Thanks Maximus, the sweet gale tea did the trick.
In case others try or are interested, in a nutshell, here are my observations using sweet gale for a 25 day period without using any lucid dream induction techniques.
1) Source
http://www.algonquintea.com/ (The people who run this are cool too, highly recommended)
2) 2 tea bags per cup of water produce stronger effects (emotional vivid dreams etc...) and enhance dream recall. As a caution for others, I also had 3 vivid "hag attacks" while doing this, basically waking up terrified and having several second blurry hallucinations while I reoriented myself. I personally don't find this a problem if you understand sleep paralysis and what part of the brain can cause you to sense a presence when stimulated, so educate yourself.

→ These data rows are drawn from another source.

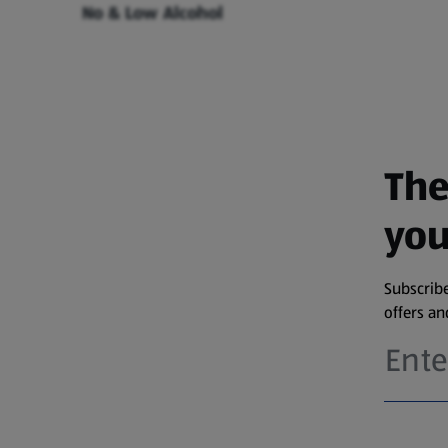
No & Low Alcohol
The
you
Subscribe
offers a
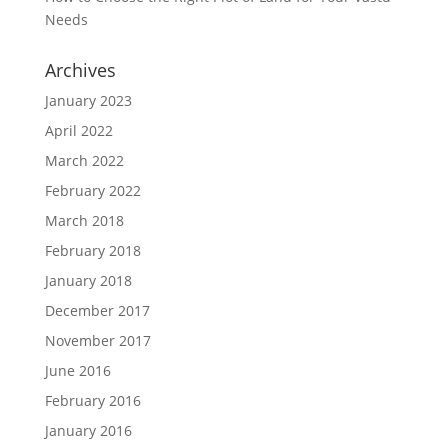
Needs
Archives
January 2023
April 2022
March 2022
February 2022
March 2018
February 2018
January 2018
December 2017
November 2017
June 2016
February 2016
January 2016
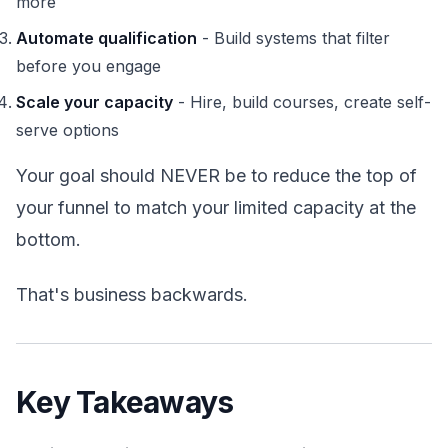
more
Automate qualification
- Build systems that filter
before you engage
Scale your capacity
- Hire, build courses, create self-
serve options
Your goal should NEVER be to reduce the top of
your funnel to match your limited capacity at the
bottom.
That's business backwards.
Key Takeaways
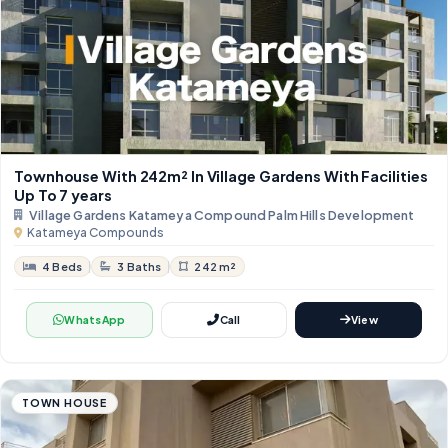
Townhouse With 242m² In Village Gardens With Facilities
Up To 7 years
Village Gardens Katameya Compound Palm Hills Development
Katameya Compounds
4 Beds
3 Baths
242 m²
WhatsApp
Call
View
TOWN HOUSE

3) It took 1 week to get use to the sweet gale tea, and during this week I had difficulty getting a full night's sleep. I often woke up mentally tired. I had 1 lucid dream on day 8, one on day 15, one on 20 and one last night. This is the frequency I used to have on a good month when I wasn't using an enhancer.
4) Lucid dreaming under an enhancer is different. It's harder to maintain the lucid dream and I'd estimate the lucid dreams last 1/3 as long (in memory anyways) compared to when I lucid dream without any enhancer . It's also harder to control the dream while I was lucid. It is frustrating being lucid and attempting to do things you can normally do while not under an enhancer, and it doesn't work. eg: Fly, walk through walls, toss around nukes indiscriminately etc... all the real fun stuff.

5) While waking up from a lucid dream under an enhancer, I often experienced the side effects described for inducing lucid dreaming by the WILD techniques (wikipedia it)... specifically a loud thunderous auditory hallucination. The auditory hallucination is startling at first, but eventually seemed to be all the sound going on in the room in slow motion at an elevated perceived decibel level. The sound diminished in perceived decibel level as the brain sped up the auditory processing into normal speed. (this is something I need to research, I am not aware of any study on the perception of "hearing" in slow motion while changing brain states, any place someone can point me to on this is most welcome)
As with all things... I may simply need more time to adjust to this. I'll update again in 50 days or so.